Untuk mata kuliah yang tidak saya sukai, contohnya segala hal yang berbau tumbuhan, ya saya jalani dengan lapang dada. Saya tetap duduk di kelas, mendengarkan dosen dan mencari hal menarik dan bermanfaat yang bisa saya petik. Saya percaya segala sesuatu, baik yang kita suka maupun tidak kita suka, pasti ada manfaatnya.

Selesai kuliah, biasanya saya berkumpul bersama teman-teman. Ngobrol ngalor ngidul, membicarakan apa saja. Mulai dari politik, isu negara, hingga adik kelas yang pacaran dengan anak fakultas tetangga. Semuanya menyenangkan, diambil serunya.

Selain ngobrol, saya biasanya bermain melepas penat. Walaupun penatnya tak seberapa, tapi keinginan “melepas penat” diada-adakan saja untuk membenarkan permainan yang kami lakukan. Mainnya bisa internetan, nonton film bareng, main kartu atau olahraga seperti futsal dan tenis meja.

Pemikiran bahwa masa muda adalah masa yang menyenangkan ternyata disebabkan oleh masa dewasa yang digambarkan sebagai dunia yang tak menarik dan penuh ketidakseruan. Ketika sudah mencapai dewasa, yang dimulai dengan penganugerahan gelar sarjana, kita dituntut untuk menjadi manusia dewasa sepenuhnya.
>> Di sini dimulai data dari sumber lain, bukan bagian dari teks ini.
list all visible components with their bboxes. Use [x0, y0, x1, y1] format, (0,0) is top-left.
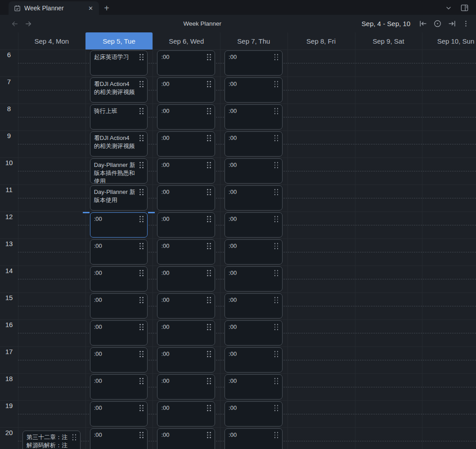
drag-handle-icon[interactable] [139, 324, 144, 330]
drag-handle-icon[interactable] [207, 216, 211, 222]
drag-handle-icon[interactable] [274, 432, 278, 438]
drag-handle-icon[interactable] [207, 270, 211, 276]
drag-handle-icon[interactable] [274, 297, 278, 303]
drag-handle-icon[interactable] [207, 162, 211, 168]
forward-arrow-icon[interactable] [24, 20, 32, 28]
day-header-sep-6-wed[interactable]: Sep 6, Wed [153, 32, 220, 49]
drag-handle-icon[interactable] [139, 189, 144, 195]
day-header-sep-4-mon[interactable]: Sep 4, Mon [18, 32, 85, 49]
skip-to-start-icon[interactable] [419, 19, 427, 28]
drag-handle-icon[interactable] [207, 324, 211, 330]
drag-handle-icon[interactable] [139, 297, 144, 303]
drag-handle-icon[interactable] [274, 108, 278, 114]
task-card[interactable]: 起床英语学习 [90, 50, 148, 76]
new-tab-button[interactable]: + [99, 1, 114, 15]
drag-handle-icon[interactable] [207, 243, 211, 249]
drag-handle-icon[interactable] [207, 378, 211, 384]
drag-handle-icon[interactable] [207, 108, 211, 114]
drag-handle-icon[interactable] [139, 351, 144, 357]
day-header-sep-7-thu[interactable]: Sep 7, Thu [220, 32, 287, 49]
drag-handle-icon[interactable] [139, 108, 144, 114]
drag-handle-icon[interactable] [72, 434, 76, 440]
time-slot[interactable]: :00 [225, 320, 283, 346]
drag-handle-icon[interactable] [274, 189, 278, 195]
time-slot[interactable]: :00 [225, 374, 283, 400]
time-slot[interactable]: :00 [225, 158, 283, 184]
time-slot[interactable]: :00 [157, 401, 215, 427]
back-arrow-icon[interactable] [11, 20, 19, 28]
tab-week-planner[interactable]: Week Planner ✕ [9, 1, 99, 15]
drag-handle-icon[interactable] [274, 135, 278, 141]
time-slot[interactable]: :00 [157, 293, 215, 319]
time-slot[interactable]: :00 [225, 50, 283, 76]
time-slot[interactable]: :00 [225, 185, 283, 211]
time-slot[interactable]: :00 [157, 266, 215, 292]
drag-handle-icon[interactable] [274, 270, 278, 276]
time-slot[interactable]: :00 [90, 239, 148, 265]
time-slot[interactable]: :00 [157, 212, 215, 238]
task-card[interactable]: Day-Pllanner 新版本插件熟悉和使用 [90, 158, 148, 184]
panel-right-icon[interactable] [460, 4, 469, 12]
skip-to-end-icon[interactable] [448, 19, 456, 28]
time-slot[interactable]: :00 [225, 212, 283, 238]
drag-handle-icon[interactable] [207, 351, 211, 357]
drag-handle-icon[interactable] [139, 216, 144, 222]
today-icon[interactable] [433, 19, 442, 28]
time-slot[interactable]: :00 [225, 239, 283, 265]
drag-handle-icon[interactable] [207, 189, 211, 195]
time-slot[interactable]: :00 [90, 293, 148, 319]
time-slot[interactable]: :00 [225, 293, 283, 319]
time-slot[interactable]: :00 [157, 50, 215, 76]
time-slot[interactable]: :00 [157, 158, 215, 184]
drag-handle-icon[interactable] [274, 351, 278, 357]
day-header-sep-8-fri[interactable]: Sep 8, Fri [287, 32, 355, 49]
tab-close-icon[interactable]: ✕ [86, 4, 95, 13]
time-slot[interactable]: :00 [157, 320, 215, 346]
time-slot[interactable]: :00 [157, 428, 215, 449]
drag-handle-icon[interactable] [139, 270, 144, 276]
time-slot[interactable]: :00 [225, 104, 283, 130]
time-slot[interactable]: :00 [90, 266, 148, 292]
task-card[interactable]: 看DJI Action4 的相关测评视频 [90, 77, 148, 103]
drag-handle-icon[interactable] [139, 162, 144, 168]
time-slot[interactable]: :00 [225, 131, 283, 157]
drag-handle-icon[interactable] [207, 405, 211, 411]
day-header-sep-9-sat[interactable]: Sep 9, Sat [355, 32, 422, 49]
time-slot[interactable]: :00 [90, 320, 148, 346]
time-slot[interactable]: :00 [157, 77, 215, 103]
drag-handle-icon[interactable] [274, 405, 278, 411]
drag-handle-icon[interactable] [139, 432, 144, 438]
time-slot[interactable]: :00 [225, 77, 283, 103]
time-slot[interactable]: :00 [225, 401, 283, 427]
drag-handle-icon[interactable] [139, 405, 144, 411]
time-slot[interactable]: :00 [90, 347, 148, 373]
drag-handle-icon[interactable] [207, 54, 211, 60]
drag-handle-icon[interactable] [139, 81, 144, 87]
time-slot[interactable]: :00 [157, 104, 215, 130]
drag-handle-icon[interactable] [274, 81, 278, 87]
time-slot[interactable]: :00 [157, 185, 215, 211]
task-card[interactable]: Day-Pllanner 新版本使用 [90, 185, 148, 211]
drag-handle-icon[interactable] [274, 243, 278, 249]
drag-handle-icon[interactable] [139, 378, 144, 384]
task-card[interactable]: 第三十二章：注解源码解析：注解 [22, 431, 81, 449]
chevron-down-icon[interactable] [445, 4, 452, 12]
time-slot[interactable]: :00 [225, 428, 283, 449]
time-slot[interactable]: :00 [90, 428, 148, 449]
more-options-icon[interactable] [462, 20, 470, 27]
time-slot[interactable]: :00 [157, 239, 215, 265]
drag-handle-icon[interactable] [207, 81, 211, 87]
day-header-sep-10-sun[interactable]: Sep 10, Sun [422, 32, 476, 49]
time-slot[interactable]: :00 [225, 266, 283, 292]
drag-handle-icon[interactable] [139, 135, 144, 141]
time-slot[interactable]: :00 [90, 212, 148, 238]
drag-handle-icon[interactable] [139, 243, 144, 249]
time-slot[interactable]: :00 [157, 131, 215, 157]
time-slot[interactable]: :00 [157, 347, 215, 373]
drag-handle-icon[interactable] [207, 432, 211, 438]
day-header-sep-5-tue[interactable]: Sep 5, Tue [85, 32, 153, 49]
drag-handle-icon[interactable] [274, 216, 278, 222]
drag-handle-icon[interactable] [207, 135, 211, 141]
drag-handle-icon[interactable] [274, 378, 278, 384]
task-card[interactable]: 骑行上班 [90, 104, 148, 130]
Kita dituntut untuk berkarir, mandiri dan bertanggung jawab terhadap diri sendiri. Kita dituntut untuk tidak lagi main-main, tidak lagi memperbanyak kegiatan bersuka cita, sebisa mungkin semuanya dipersiapkan untuk masa depan. Untuk membina rumah tangga. Untuk membeli rumah. Untuk membeli kendaraan. Untuk kelak bisa membahagiakan anak dan keluarga. Untuk segala hal normatif yang telah dipatenkan masyarakat untuk kita lakukan.

Maka orang dewasa akan menjalani rutinitas yang membosankan. Mengekang kebebasan. Mematikan kreativitas. Membunuh imajinasi.

Manusia tanpa kebebasan agar terkekang pada suatu ikatan. Seperti belalang yang ditaruh di dalam kotak, setelah dilepas lompatannya pun akan tetap setinggi kotak. Manusia tanpa kreativitas akan mati. Manusia tanpa imajinasi akan berhenti bermimpi. Berhenti pada keadaan dan tak mau lepas dari zona aman.

Maka benarlah kata bang Rhoma, masa muda masa yang berapi-api. Di masa ini, kita melihat segalanya mungkin. Kita bermimpi. Kita berimajinasi.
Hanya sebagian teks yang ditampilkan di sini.